— What the exercise asks —
Return the count of lines in the following records that include "Platform", and nothing more.

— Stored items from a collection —
>>>>>
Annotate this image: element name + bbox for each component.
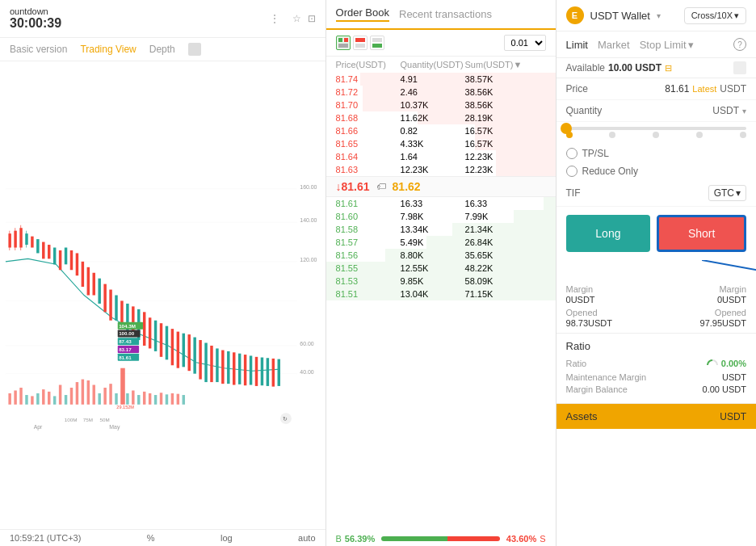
svg-text:75M: 75M <box>83 417 93 422</box>
tab-basic-version[interactable]: Basic version <box>10 44 67 55</box>
svg-rect-91 <box>103 388 106 405</box>
assets-currency: USDT <box>720 411 746 422</box>
tab-stop-limit[interactable]: Stop Limit ▾ <box>640 39 694 51</box>
ob-buy-row[interactable]: 81.56 8.80K 35.65K <box>326 249 556 262</box>
ob-sell-row[interactable]: 81.74 4.91 38.57K <box>326 73 556 86</box>
trade-header: E USDT Wallet ▾ Cross/10X ▾ <box>556 0 756 32</box>
quantity-slider[interactable] <box>566 127 746 130</box>
svg-rect-100 <box>149 393 151 405</box>
buy-price-1: 81.61 <box>336 199 401 208</box>
svg-rect-85 <box>70 388 73 405</box>
tab-order-book[interactable]: Order Book <box>336 6 389 22</box>
opened-long-label: Opened <box>566 308 655 317</box>
ob-sell-row[interactable]: 81.63 12.23K 12.23K <box>326 163 556 176</box>
svg-rect-47 <box>187 334 190 371</box>
svg-rect-81 <box>48 392 50 405</box>
ob-buy-row[interactable]: 81.55 12.55K 48.22K <box>326 262 556 275</box>
ob-view-buy[interactable] <box>370 36 384 50</box>
chart-expand-icon[interactable] <box>188 43 201 56</box>
slider-dot-50[interactable] <box>653 132 659 138</box>
ob-sell-row[interactable]: 81.72 2.46 38.56K <box>326 86 556 99</box>
svg-rect-105 <box>177 394 179 405</box>
wallet-name: USDT Wallet <box>590 10 650 22</box>
ob-sell-row[interactable]: 81.70 10.37K 38.56K <box>326 99 556 111</box>
svg-rect-62 <box>272 359 275 387</box>
svg-rect-45 <box>177 332 179 368</box>
svg-rect-48 <box>193 338 195 374</box>
help-icon[interactable]: ? <box>733 38 746 51</box>
ob-buy-row[interactable]: 81.58 13.34K 21.34K <box>326 223 556 236</box>
slider-dot-25[interactable] <box>609 132 615 138</box>
ob-view-sell[interactable] <box>353 36 368 50</box>
svg-rect-61 <box>267 358 269 386</box>
more-options-icon[interactable]: ⋮ <box>263 6 286 31</box>
sell-price-4: 81.68 <box>336 113 401 123</box>
tif-selector[interactable]: GTC ▾ <box>708 185 746 201</box>
svg-rect-33 <box>109 290 111 321</box>
slider-thumb[interactable] <box>561 123 572 134</box>
margin-long: Margin 0USDT <box>566 284 655 304</box>
chart-pct[interactable]: % <box>147 533 155 543</box>
wallet-dropdown-icon[interactable]: ▾ <box>657 11 661 20</box>
reduce-only-row: Reduce Only <box>556 162 756 180</box>
svg-line-121 <box>702 260 756 275</box>
margin-long-label: Margin <box>566 284 655 294</box>
svg-rect-97 <box>132 390 134 404</box>
svg-rect-117 <box>355 38 365 42</box>
ob-sell-row[interactable]: 81.68 11.62K 28.19K <box>326 111 556 124</box>
tab-trading-view[interactable]: Trading View <box>80 44 136 55</box>
price-number[interactable]: 81.61 <box>665 83 689 94</box>
leverage-label: Cross/10X <box>691 10 733 20</box>
ob-sell-row[interactable]: 81.66 0.82 16.57K <box>326 124 556 137</box>
sell-qty-7: 1.64 <box>401 152 465 162</box>
svg-rect-54 <box>227 351 229 384</box>
ob-view-both[interactable] <box>336 36 351 50</box>
chart-auto[interactable]: auto <box>298 533 315 543</box>
svg-rect-34 <box>115 296 117 321</box>
reduce-only-checkbox[interactable] <box>566 166 578 177</box>
ob-b-label: B <box>336 534 342 544</box>
slider-dot-75[interactable] <box>696 132 703 138</box>
chart-log[interactable]: log <box>220 533 233 543</box>
opened-short-label: Opened <box>657 308 746 317</box>
ob-s-pct: 43.60% <box>506 534 536 544</box>
leverage-button[interactable]: Cross/10X ▾ <box>684 7 746 24</box>
ob-buy-row[interactable]: 81.61 16.33 16.33 <box>326 197 556 210</box>
tab-market[interactable]: Market <box>598 39 630 51</box>
tab-depth[interactable]: Depth <box>149 44 175 55</box>
ob-buy-row[interactable]: 81.53 9.85K 58.09K <box>326 275 556 288</box>
svg-text:87.43: 87.43 <box>119 338 132 344</box>
short-button[interactable]: Short <box>657 215 746 252</box>
ob-buy-row[interactable]: 81.51 13.04K 71.15K <box>326 288 556 300</box>
tab-limit[interactable]: Limit <box>566 39 588 51</box>
long-button[interactable]: Long <box>566 215 651 252</box>
quantity-label: Quantity <box>566 105 615 116</box>
info-icon[interactable]: ⊡ <box>308 13 316 24</box>
ob-buy-row[interactable]: 81.57 5.49K 26.84K <box>326 236 556 249</box>
svg-rect-30 <box>93 273 95 296</box>
star-icon[interactable]: ☆ <box>292 13 301 24</box>
slider-dot-100[interactable] <box>740 132 746 138</box>
tab-recent-transactions[interactable]: Recent transactions <box>399 8 492 20</box>
quantity-dropdown-icon[interactable]: ▾ <box>742 107 746 116</box>
buy-price-2: 81.60 <box>336 212 401 221</box>
svg-rect-41 <box>154 321 157 351</box>
quantity-row: Quantity USDT ▾ <box>556 100 756 122</box>
svg-rect-116 <box>338 44 348 48</box>
svg-rect-49 <box>199 340 201 380</box>
assets-bar[interactable]: Assets USDT <box>556 404 756 429</box>
ob-buy-row[interactable]: 81.60 7.98K 7.99K <box>326 210 556 223</box>
ob-mid-price-row: ↓81.61 🏷 81.62 <box>326 176 556 197</box>
ratio-label: Ratio <box>566 359 587 368</box>
ob-sell-row[interactable]: 81.64 1.64 12.23K <box>326 150 556 163</box>
svg-text:100M: 100M <box>65 417 78 422</box>
ob-footer: B 56.39% 43.60% S <box>326 531 556 546</box>
tpsl-checkbox[interactable] <box>566 148 578 159</box>
grid-icon[interactable] <box>733 61 746 74</box>
ratio-value: 0.00% <box>706 357 746 370</box>
ob-decimal-select[interactable]: 0.01 0.1 1 <box>504 35 546 51</box>
ob-sell-row[interactable]: 81.65 4.33K 16.57K <box>326 137 556 150</box>
maintenance-margin-row: Maintenance Margin USDT <box>566 372 746 382</box>
tif-row: TIF GTC ▾ <box>556 180 756 207</box>
margin-short-label: Margin <box>657 284 746 294</box>
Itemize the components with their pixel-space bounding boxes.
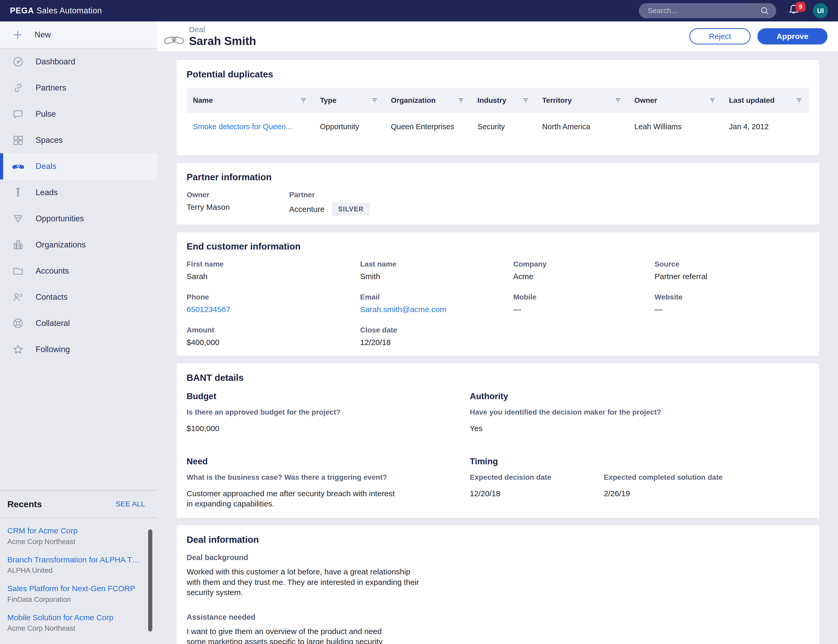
cell-territory: North America xyxy=(536,113,628,146)
partner-information-card: Partner information Owner Terry Mason Pa… xyxy=(177,163,819,224)
sidebar-item-opportunities[interactable]: Opportunities xyxy=(0,205,157,232)
filter-icon[interactable] xyxy=(370,97,379,104)
recent-subtitle: FinData Corporation xyxy=(7,596,141,604)
list-item: Mobile Solution for Acme Corp Acme Corp … xyxy=(7,613,141,633)
notification-count-badge: 9 xyxy=(795,2,805,12)
reject-button[interactable]: Reject xyxy=(689,28,751,44)
sidebar-item-contacts[interactable]: Contacts xyxy=(0,284,157,310)
recent-subtitle: Acme Corp Northeast xyxy=(7,624,141,632)
timing-block: Timing Expected decision date 12/20/18 E… xyxy=(470,457,809,509)
approve-button[interactable]: Approve xyxy=(757,28,828,44)
recents-list: CRM for Acme Corp Acme Corp Northeast Br… xyxy=(0,518,157,644)
email-link[interactable]: Sarah.smith@acme.com xyxy=(360,305,513,314)
sidebar-item-organizations[interactable]: Organizations xyxy=(0,232,157,258)
notifications-button[interactable]: 9 xyxy=(788,3,801,18)
folder-icon xyxy=(12,265,25,277)
deal-content: Potential duplicates Name Type Organizat… xyxy=(157,51,838,644)
expected-completed-date-field: Expected completed solution date 2/26/19 xyxy=(604,473,809,499)
filter-icon[interactable] xyxy=(522,97,530,104)
cell-owner: Leah Williams xyxy=(628,113,723,146)
amount-field: Amount $400,000 xyxy=(187,326,360,347)
recent-link[interactable]: CRM for Acme Corp xyxy=(7,526,141,536)
filter-icon[interactable] xyxy=(614,97,622,104)
expected-decision-date-field: Expected decision date 12/20/18 xyxy=(470,473,604,499)
cell-type: Opportunity xyxy=(313,113,384,146)
duplicates-table: Name Type Organization Industry Territor… xyxy=(187,88,809,146)
sidebar-item-label: Following xyxy=(36,345,70,354)
sidebar-item-new[interactable]: New xyxy=(0,21,157,49)
sidebar: New Dashboard Partners xyxy=(0,21,157,644)
cell-last-updated: Jan 4, 2012 xyxy=(723,113,809,146)
column-header: Territory xyxy=(536,88,628,113)
recents-title: Recents xyxy=(7,499,42,509)
page-title: Sarah Smith xyxy=(189,34,256,48)
sidebar-item-label: Deals xyxy=(36,162,56,171)
star-icon xyxy=(12,343,25,356)
sidebar-item-pulse[interactable]: Pulse xyxy=(0,101,157,127)
sidebar-item-label: Spaces xyxy=(36,135,63,145)
handshake-outline-icon xyxy=(164,32,184,48)
assistance-needed-label: Assistance needed xyxy=(187,613,809,621)
section-title: Deal information xyxy=(187,534,809,545)
recents-panel: Recents SEE ALL CRM for Acme Corp Acme C… xyxy=(0,490,157,644)
filter-icon[interactable] xyxy=(708,97,716,104)
sidebar-item-accounts[interactable]: Accounts xyxy=(0,258,157,284)
sidebar-item-label: Opportunities xyxy=(36,214,84,223)
mobile-field: Mobile — xyxy=(513,293,655,314)
cell-organization: Queen Enterprises xyxy=(385,113,471,146)
column-header: Last updated xyxy=(723,88,809,113)
partner-field: Partner Accenture SILVER xyxy=(289,191,809,215)
phone-link[interactable]: 6501234567 xyxy=(187,305,360,314)
company-field: Company Acme xyxy=(513,260,655,281)
search-icon[interactable] xyxy=(760,6,769,15)
flashlight-icon xyxy=(12,186,25,199)
sidebar-item-leads[interactable]: Leads xyxy=(0,179,157,205)
bant-details-card: BANT details Budget Is there an approved… xyxy=(177,363,819,518)
sidebar-item-spaces[interactable]: Spaces xyxy=(0,127,157,153)
sidebar-item-label: Organizations xyxy=(36,240,86,250)
sidebar-item-dashboard[interactable]: Dashboard xyxy=(0,49,157,75)
sidebar-item-label: Leads xyxy=(36,188,58,197)
contact-icon xyxy=(12,291,25,304)
recents-scrollbar[interactable] xyxy=(148,529,152,631)
funnel-icon xyxy=(12,212,25,225)
recent-link[interactable]: Branch Transformation for ALPHA TXC xyxy=(7,555,141,565)
sidebar-item-label: Accounts xyxy=(36,266,69,276)
search-input[interactable] xyxy=(648,7,760,15)
deal-background-text: Worked with this customer a lot before, … xyxy=(187,567,423,598)
link-icon xyxy=(12,82,25,94)
deal-information-card: Deal information Deal background Worked … xyxy=(177,526,819,644)
sidebar-item-partners[interactable]: Partners xyxy=(0,75,157,101)
see-all-link[interactable]: SEE ALL xyxy=(116,500,145,508)
sidebar-item-following[interactable]: Following xyxy=(0,337,157,363)
website-field: Website — xyxy=(655,293,809,314)
list-item: Sales Platform for Next-Gen FCORP FinDat… xyxy=(7,583,141,604)
filter-icon[interactable] xyxy=(300,97,307,104)
partner-tier-badge: SILVER xyxy=(332,203,370,215)
source-field: Source Partner referral xyxy=(655,260,809,281)
global-search[interactable] xyxy=(639,3,776,18)
sidebar-item-deals[interactable]: Deals xyxy=(0,153,157,179)
lifebuoy-icon xyxy=(12,317,25,330)
brand-product: Sales Automation xyxy=(37,6,102,15)
avatar[interactable]: UI xyxy=(813,3,828,18)
potential-duplicates-card: Potential duplicates Name Type Organizat… xyxy=(177,60,819,155)
recent-link[interactable]: Sales Platform for Next-Gen FCORP xyxy=(7,583,141,593)
need-block: Need What is the business case? Was ther… xyxy=(187,457,470,509)
record-type-label: Deal xyxy=(189,25,256,34)
recent-subtitle: ALPHA United xyxy=(7,567,141,575)
column-header: Type xyxy=(313,88,384,113)
handshake-icon xyxy=(12,160,25,172)
top-bar: PEGASales Automation 9 UI xyxy=(0,0,838,21)
authority-block: Authority Have you identified the decisi… xyxy=(470,391,809,434)
sidebar-item-collateral[interactable]: Collateral xyxy=(0,310,157,337)
section-title: Partner information xyxy=(187,172,809,182)
filter-icon[interactable] xyxy=(457,97,465,104)
section-title: Potential duplicates xyxy=(187,69,809,79)
recent-link[interactable]: Mobile Solution for Acme Corp xyxy=(7,613,141,623)
sidebar-item-label: Pulse xyxy=(36,109,56,119)
duplicate-record-link[interactable]: Smoke detectors for Queen... xyxy=(193,122,292,131)
filter-icon[interactable] xyxy=(795,97,803,104)
sidebar-item-label: Dashboard xyxy=(36,57,76,66)
email-field: Email Sarah.smith@acme.com xyxy=(360,293,513,314)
<<<<<
— Exercise result —
2